A New York Times Bestseller
From the author of the New York Times bestseller All the Bright Places comes a heart-wrenching story about what it means to see someone—and love someone—for who they truly are.
Everyone thinks they know Libby Strout, the girl once dubbed “America’s Fattest Teen.” But no one’s taken the time to look past her weight to get to know who she really is. Following her mom’s death, she’s been picking up the pieces in the privacy of her home, dealing with her heartbroken father and her own grief. Now, Libby’s ready: for high school, for new friends, for love, and for EVERY POSSIBILITY LIFE HAS TO OFFER. In that moment, I know the part I want to play here at MVB High. I want to be the girl who can do anything.
Everyone thinks they know Jack Masselin, too. Yes, he’s got swagger, but he’s also mastered the impossible art of giving people what they want, of fitting in. What no one knows is that Jack has a newly acquired secret: he can’t recognize faces. Even his own brothers are strangers to him. He’s the guy who can re-engineer and rebuild anything in new and bad-ass ways, but he can’t understand what’s going on with the inner workings of his brain. So he tells himself to play it cool: Be charming. Be hilarious. Don’t get too close to anyone.

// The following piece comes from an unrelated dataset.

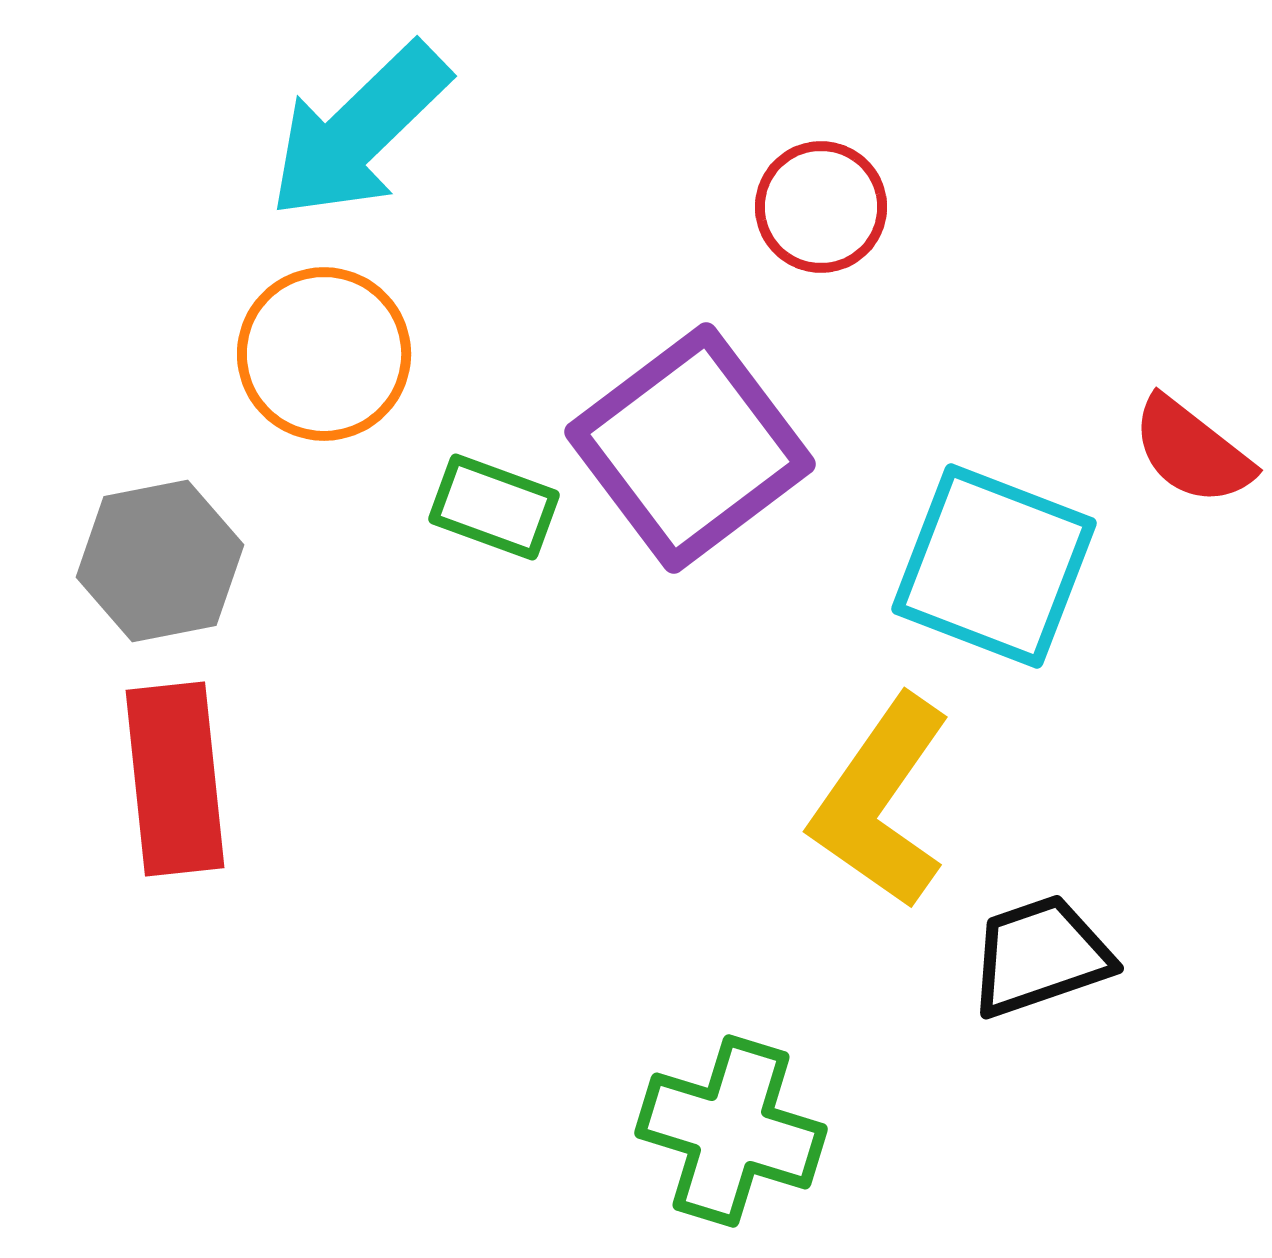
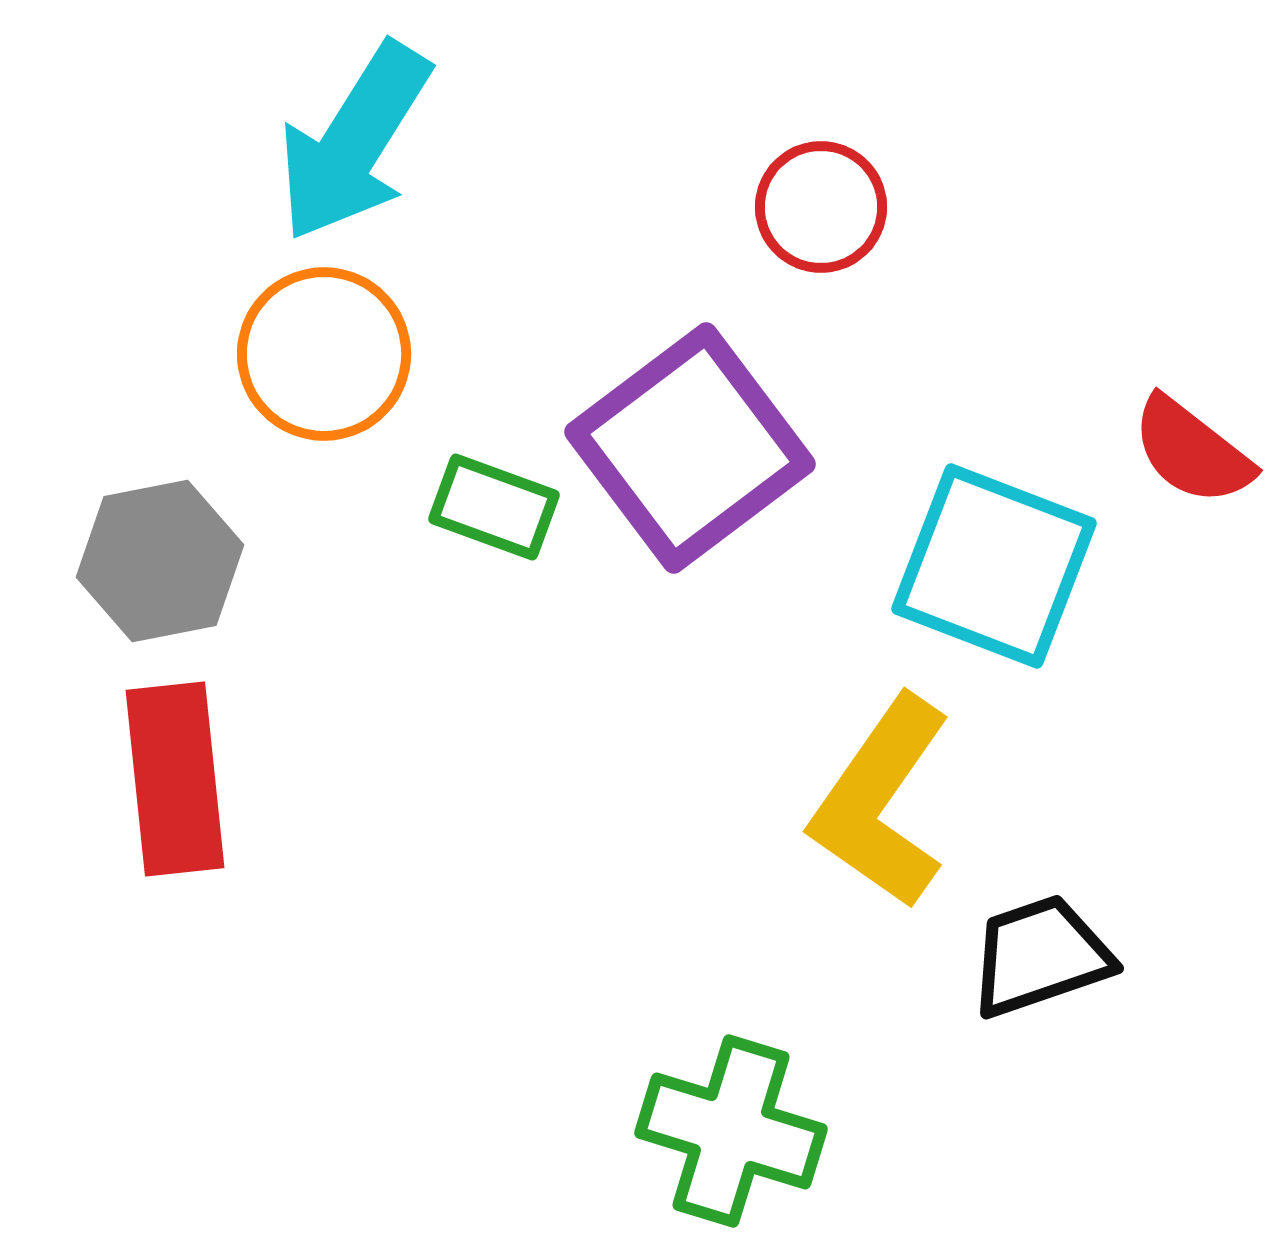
cyan arrow: moved 5 px left, 11 px down; rotated 14 degrees counterclockwise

Until he meets Libby. When the two get tangled up in a cruel high school game—which lands them in group counseling and community service—Libby and Jack are both pissed, and then surprised. Because the more time they spend together, the less alone they feel. . . . Because sometimes when you meet someone, it changes the world, theirs and yours.
Jennifer Niven delivers another poignant, exhilarating love story about finding that person who sees you for who you are—and seeing them right back.
"Niven is adept at creating characters. . . . [Libby's] courage and body-positivity make for a joyful reading experience." --The New York Times
“Holding Up the Universe . . . taps into the universal need to be understood. To be wanted. And that’s what makes it such a remarkable read.” —TeenVogue.com, “Why New Book Holding Up the Universe Is the Next The Fault in Our Stars”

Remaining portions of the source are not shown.